--- What the task asks ---
The word to find is "header". State how many lines below contain it, giving only the number.

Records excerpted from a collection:
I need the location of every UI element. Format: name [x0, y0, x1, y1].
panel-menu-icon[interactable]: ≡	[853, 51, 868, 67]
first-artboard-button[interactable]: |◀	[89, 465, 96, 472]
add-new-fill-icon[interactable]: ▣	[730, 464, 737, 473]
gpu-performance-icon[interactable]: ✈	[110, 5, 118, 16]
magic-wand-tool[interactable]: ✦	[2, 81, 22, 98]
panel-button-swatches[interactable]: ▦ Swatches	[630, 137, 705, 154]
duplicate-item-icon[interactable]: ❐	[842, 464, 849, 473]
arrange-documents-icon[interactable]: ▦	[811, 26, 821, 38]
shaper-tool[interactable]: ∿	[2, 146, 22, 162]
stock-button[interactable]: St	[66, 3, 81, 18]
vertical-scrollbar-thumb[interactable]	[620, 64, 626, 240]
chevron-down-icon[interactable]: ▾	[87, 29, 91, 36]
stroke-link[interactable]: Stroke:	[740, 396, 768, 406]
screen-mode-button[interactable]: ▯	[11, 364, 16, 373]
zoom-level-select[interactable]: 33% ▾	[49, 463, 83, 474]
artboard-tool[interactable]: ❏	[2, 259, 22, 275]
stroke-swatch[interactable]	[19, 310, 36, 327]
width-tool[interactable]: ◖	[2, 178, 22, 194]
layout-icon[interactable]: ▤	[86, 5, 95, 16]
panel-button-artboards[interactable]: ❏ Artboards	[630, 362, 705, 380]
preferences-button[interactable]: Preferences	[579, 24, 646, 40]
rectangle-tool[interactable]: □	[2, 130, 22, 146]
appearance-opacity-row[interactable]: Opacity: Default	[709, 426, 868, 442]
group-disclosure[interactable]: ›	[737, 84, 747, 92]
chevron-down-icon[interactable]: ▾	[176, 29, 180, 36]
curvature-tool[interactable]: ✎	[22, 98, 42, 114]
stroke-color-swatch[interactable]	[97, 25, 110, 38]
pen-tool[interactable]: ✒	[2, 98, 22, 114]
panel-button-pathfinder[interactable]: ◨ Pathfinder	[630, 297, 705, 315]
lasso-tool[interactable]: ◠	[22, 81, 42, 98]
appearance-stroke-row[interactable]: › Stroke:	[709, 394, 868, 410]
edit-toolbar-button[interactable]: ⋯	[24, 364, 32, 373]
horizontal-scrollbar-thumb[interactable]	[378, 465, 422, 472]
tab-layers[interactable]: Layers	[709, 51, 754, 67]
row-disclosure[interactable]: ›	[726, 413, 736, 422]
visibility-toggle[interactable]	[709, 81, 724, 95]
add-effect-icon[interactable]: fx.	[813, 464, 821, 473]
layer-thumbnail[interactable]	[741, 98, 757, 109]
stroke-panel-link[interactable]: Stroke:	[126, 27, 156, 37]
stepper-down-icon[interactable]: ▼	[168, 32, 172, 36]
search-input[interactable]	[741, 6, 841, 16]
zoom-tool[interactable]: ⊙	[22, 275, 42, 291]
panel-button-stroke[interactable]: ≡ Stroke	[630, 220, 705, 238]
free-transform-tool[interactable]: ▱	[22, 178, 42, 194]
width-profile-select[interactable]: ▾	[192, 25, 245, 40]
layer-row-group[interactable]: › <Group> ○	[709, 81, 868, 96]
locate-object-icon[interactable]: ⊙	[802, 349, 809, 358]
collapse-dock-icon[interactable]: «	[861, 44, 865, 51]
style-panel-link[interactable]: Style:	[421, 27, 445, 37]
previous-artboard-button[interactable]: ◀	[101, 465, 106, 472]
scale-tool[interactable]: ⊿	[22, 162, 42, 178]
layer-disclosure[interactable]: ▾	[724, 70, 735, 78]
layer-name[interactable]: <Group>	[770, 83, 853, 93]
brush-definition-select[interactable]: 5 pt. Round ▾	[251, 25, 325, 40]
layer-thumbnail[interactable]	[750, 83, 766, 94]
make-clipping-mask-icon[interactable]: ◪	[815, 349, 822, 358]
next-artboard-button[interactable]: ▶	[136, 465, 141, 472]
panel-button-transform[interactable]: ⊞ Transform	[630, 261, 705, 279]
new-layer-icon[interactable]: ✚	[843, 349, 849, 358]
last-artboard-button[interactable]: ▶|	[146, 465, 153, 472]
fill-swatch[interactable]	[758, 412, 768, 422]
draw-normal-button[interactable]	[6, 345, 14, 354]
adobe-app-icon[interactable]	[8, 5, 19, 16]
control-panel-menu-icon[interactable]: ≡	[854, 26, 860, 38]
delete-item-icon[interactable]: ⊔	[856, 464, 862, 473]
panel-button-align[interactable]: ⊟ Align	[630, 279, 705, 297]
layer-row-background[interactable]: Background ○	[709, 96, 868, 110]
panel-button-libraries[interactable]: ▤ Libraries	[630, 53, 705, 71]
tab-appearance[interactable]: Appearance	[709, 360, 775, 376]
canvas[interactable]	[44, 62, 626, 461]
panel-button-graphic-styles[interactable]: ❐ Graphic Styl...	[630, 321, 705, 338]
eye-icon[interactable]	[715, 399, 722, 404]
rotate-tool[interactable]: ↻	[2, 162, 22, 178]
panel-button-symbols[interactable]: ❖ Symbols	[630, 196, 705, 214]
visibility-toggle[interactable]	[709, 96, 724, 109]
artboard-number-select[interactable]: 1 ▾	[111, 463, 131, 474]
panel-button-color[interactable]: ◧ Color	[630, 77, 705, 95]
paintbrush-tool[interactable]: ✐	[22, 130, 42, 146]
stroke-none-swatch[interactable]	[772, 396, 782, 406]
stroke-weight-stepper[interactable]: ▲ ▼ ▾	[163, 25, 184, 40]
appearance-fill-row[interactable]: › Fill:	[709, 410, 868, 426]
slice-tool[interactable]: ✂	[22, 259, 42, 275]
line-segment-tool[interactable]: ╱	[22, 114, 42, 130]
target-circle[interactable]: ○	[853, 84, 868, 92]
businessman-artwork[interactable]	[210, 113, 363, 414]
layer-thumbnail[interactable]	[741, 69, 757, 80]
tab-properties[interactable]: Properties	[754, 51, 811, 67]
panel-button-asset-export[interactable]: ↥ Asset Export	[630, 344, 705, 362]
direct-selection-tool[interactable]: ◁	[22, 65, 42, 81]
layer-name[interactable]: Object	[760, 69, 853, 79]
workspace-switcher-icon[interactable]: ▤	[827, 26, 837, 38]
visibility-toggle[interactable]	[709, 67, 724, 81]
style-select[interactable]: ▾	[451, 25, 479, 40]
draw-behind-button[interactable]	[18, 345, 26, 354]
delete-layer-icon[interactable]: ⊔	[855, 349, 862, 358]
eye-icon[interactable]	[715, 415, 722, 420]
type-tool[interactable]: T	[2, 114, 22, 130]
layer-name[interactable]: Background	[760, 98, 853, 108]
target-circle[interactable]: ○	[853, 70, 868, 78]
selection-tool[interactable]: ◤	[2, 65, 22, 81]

---

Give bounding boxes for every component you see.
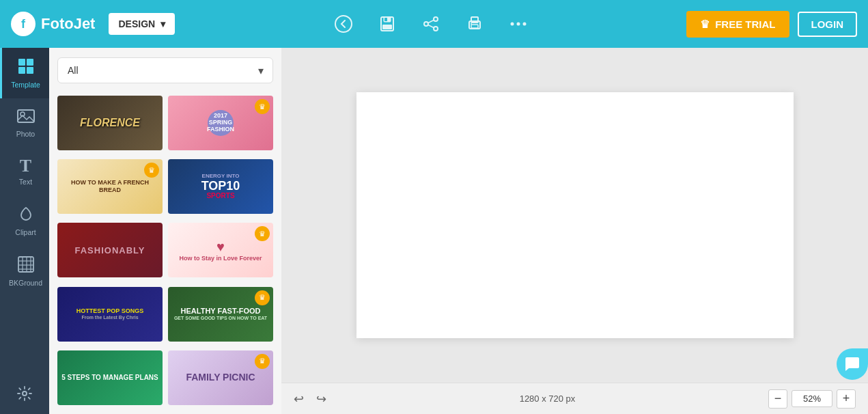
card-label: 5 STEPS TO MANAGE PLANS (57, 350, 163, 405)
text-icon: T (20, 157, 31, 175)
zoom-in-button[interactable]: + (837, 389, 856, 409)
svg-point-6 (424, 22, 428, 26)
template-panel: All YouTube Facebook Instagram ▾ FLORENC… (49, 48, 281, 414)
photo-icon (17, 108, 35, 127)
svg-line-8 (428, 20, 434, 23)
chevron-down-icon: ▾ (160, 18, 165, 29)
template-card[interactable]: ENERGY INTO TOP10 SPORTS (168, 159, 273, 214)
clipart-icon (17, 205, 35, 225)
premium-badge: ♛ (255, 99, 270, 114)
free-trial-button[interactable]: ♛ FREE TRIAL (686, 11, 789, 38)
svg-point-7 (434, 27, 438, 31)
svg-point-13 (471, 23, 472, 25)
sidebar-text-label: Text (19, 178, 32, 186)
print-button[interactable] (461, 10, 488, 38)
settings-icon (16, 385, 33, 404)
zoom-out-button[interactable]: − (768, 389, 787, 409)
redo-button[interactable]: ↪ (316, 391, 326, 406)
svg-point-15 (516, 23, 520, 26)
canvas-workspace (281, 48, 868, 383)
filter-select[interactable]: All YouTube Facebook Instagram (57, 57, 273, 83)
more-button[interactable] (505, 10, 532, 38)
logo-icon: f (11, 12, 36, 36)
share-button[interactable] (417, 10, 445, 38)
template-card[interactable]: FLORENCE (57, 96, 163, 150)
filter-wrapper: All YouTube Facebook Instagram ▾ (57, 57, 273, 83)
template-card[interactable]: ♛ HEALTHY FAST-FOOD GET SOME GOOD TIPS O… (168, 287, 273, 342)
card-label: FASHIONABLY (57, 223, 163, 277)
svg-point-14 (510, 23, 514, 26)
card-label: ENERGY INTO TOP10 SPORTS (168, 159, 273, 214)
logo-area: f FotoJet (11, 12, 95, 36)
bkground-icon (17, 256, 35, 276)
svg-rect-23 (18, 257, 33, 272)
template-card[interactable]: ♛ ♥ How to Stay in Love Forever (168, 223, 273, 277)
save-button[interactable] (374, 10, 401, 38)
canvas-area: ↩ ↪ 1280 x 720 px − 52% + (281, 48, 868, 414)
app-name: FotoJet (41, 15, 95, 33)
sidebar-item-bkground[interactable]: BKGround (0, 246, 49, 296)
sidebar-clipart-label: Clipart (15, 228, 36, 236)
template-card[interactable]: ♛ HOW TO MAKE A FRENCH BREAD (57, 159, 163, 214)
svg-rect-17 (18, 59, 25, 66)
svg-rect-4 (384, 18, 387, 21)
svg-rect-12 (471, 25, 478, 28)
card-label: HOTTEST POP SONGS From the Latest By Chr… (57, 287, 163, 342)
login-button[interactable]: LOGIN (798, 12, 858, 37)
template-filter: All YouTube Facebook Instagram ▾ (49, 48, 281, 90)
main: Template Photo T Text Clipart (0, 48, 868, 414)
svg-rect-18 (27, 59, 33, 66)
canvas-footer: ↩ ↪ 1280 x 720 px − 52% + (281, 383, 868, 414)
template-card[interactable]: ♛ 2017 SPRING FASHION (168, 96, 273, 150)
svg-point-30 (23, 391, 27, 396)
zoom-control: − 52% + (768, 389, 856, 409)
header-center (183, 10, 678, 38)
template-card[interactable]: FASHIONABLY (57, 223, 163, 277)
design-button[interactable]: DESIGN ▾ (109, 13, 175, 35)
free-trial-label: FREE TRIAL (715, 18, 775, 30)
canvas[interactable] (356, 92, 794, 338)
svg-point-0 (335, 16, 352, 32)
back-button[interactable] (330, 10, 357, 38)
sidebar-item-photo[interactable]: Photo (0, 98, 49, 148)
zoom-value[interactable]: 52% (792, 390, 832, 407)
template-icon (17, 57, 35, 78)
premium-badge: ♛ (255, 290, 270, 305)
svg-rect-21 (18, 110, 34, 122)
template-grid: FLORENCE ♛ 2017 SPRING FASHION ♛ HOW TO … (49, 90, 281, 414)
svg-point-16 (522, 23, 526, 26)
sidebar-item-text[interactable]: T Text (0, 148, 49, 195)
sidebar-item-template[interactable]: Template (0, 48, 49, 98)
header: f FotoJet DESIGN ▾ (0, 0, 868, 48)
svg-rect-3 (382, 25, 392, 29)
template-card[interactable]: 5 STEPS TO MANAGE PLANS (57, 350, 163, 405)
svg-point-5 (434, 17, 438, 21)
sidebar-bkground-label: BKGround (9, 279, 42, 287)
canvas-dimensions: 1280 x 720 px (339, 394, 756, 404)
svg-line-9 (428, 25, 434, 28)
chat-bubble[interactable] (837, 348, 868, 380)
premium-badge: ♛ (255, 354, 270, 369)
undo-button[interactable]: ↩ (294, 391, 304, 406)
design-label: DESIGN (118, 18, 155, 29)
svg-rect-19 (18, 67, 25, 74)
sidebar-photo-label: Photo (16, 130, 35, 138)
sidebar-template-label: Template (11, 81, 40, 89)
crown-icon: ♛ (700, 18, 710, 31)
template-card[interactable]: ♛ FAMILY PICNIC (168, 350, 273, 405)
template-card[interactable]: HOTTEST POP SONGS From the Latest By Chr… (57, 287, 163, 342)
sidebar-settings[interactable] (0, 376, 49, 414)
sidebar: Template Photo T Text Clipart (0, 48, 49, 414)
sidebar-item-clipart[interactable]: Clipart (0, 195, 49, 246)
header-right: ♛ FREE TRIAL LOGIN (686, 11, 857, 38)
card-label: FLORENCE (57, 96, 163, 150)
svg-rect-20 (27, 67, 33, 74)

--- Response area ---
3